The consensus seems to have been that if any day was going to be the one when this tournament sprung to life, it would be this one. Group G - this year's Group of Death - gets underway, with Ivory Coast facing Portugal in the afternoon and the potentially extremely weird fixture of Brazil v North Korea to follow in the evening.
Before this, though, the small matter of New Zealand vs Slovakia from Group F was up, with both teams looking to capitalise on Italy and Paraguay's fairly dismal draw last night. I say both teams - with New Zealand as rank outsiders for the tournament at a widely-quoted 2000-1 in their first appearance at a World Cup finals since 1982 and their outside-Oceania record of a resounding zero victories, getting anything from this fixture would certainly be something. In the event, they proved to be no pushovers. Slovakia took the lead through a Vittek header and proceeded to sit on their one goal advantage against a well-organised Kiwi side. Come the 93rd minute, however, and New Zealand grabbed an unlikely equaliser through Winston Reid, to secure their first ever World Cup point.
This was to be a day for unfancied teams offering up far more resistance than they had any right to - as, after a 0-0 draw between the Ivorians and the Portuguese about which I have literally nothing to say having not seen the game nor any 'highlights' from it, North Korea faced Brazil and did themselves and their curious, secretive nation proud.
Brazil won 2-1, having been 2-0 up through a fine Maicon strike from an acute angle and an Elano goal slotted first time from an exceptional Robinho ball (who was, himself, brilliant during the very entertaining match) but met with a well-drilled and extremely unfazed North Korean side. North Korea scored late on through Yun-Nam Ji; which in itself is something of a triumph. Like New Zealand, the Asian side's odds in this tournament were well into the thousands - their only previous appearance having been in 1966 - and to even imagine them scoring against Brazil on this biggest of stages would have been laughable before the game; particularly with most pundits predicting a Brazilian rout. Brazil will get better - and North Korea might never reach higher - but this, I would say, was the first genuinely entertaining match since the opening game.

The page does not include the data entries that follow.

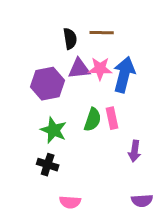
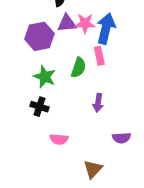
pink rectangle: (112, 118) -> (99, 56), moved
purple arrow: (135, 151) -> (98, 103), moved

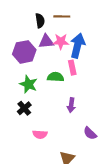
green semicircle: (79, 68) -> (56, 77), turned -105
black cross: (39, 107) -> (24, 108), turned 32
purple semicircle: (121, 138) -> (90, 133), turned 48

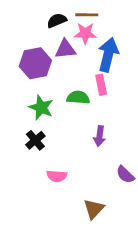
black semicircle: (40, 21) -> (57, 21), turned -104
pink star: (61, 41) -> (85, 33), moved

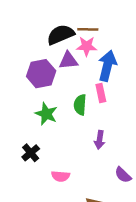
black semicircle: (57, 21) -> (61, 35), size x1.5
green semicircle: (78, 98) -> (80, 105), turned -90
black cross: (35, 140) -> (31, 153), moved

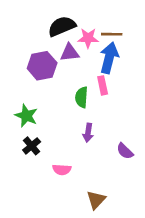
brown line: (88, 29) -> (112, 34), moved
green star: (46, 114) -> (26, 116), moved
purple arrow: (100, 140) -> (88, 133), moved
purple semicircle: (123, 175) -> (125, 151), moved

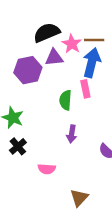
pink star: (88, 38) -> (72, 44), turned 30

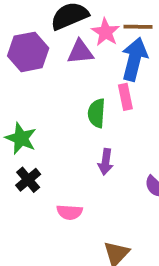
purple hexagon: (28, 70) -> (28, 52), moved

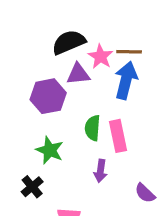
purple hexagon: (28, 52) -> (48, 96), moved
pink rectangle: (125, 97) -> (118, 136), moved, size x1.4
green star: (21, 138) -> (50, 150), moved

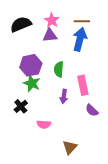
black semicircle: (69, 42) -> (21, 24), moved
pink star: (100, 57) -> (52, 20), moved
purple hexagon: (48, 96) -> (31, 65), moved
pink rectangle: (118, 136) -> (83, 85), moved

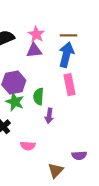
green semicircle: (59, 69) -> (38, 96), moved
pink rectangle: (83, 85) -> (70, 85), moved
purple semicircle: (92, 110) -> (79, 155), moved, turned -48

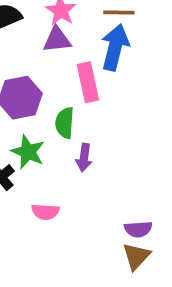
pink rectangle: (70, 85) -> (88, 82), moved
green star: (15, 102) -> (28, 152), moved
brown triangle: (56, 170) -> (136, 256), moved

North Korea are what the World Cup is about, in their own way - in that, through football, we are afforded a glimpse into a culture and a glimpse at a people that we have no other way of engaging with. We saw Tae-Se Jong (their outstanding player of the evening) crying during his country's national anthem - and immediately the Western mindest is to question whether this is national pride or terrifying brainwashing - and we saw the banner in the crowd saying "forget politics for 90 minutes". Yes, football allows us to 'forget politics', but it also brings political differences into sharp relief. The North Korean team's joy was for the people of the country, not its oppressive regime. We can only hope that back in Pyongyang some of those people are actually able to see the highlights of what was a truly great moment for them in terms of demonstrating their own humanity to the rest of the world. Another performance like that and they might even end up as a lot of people's second-favourite-team this time round.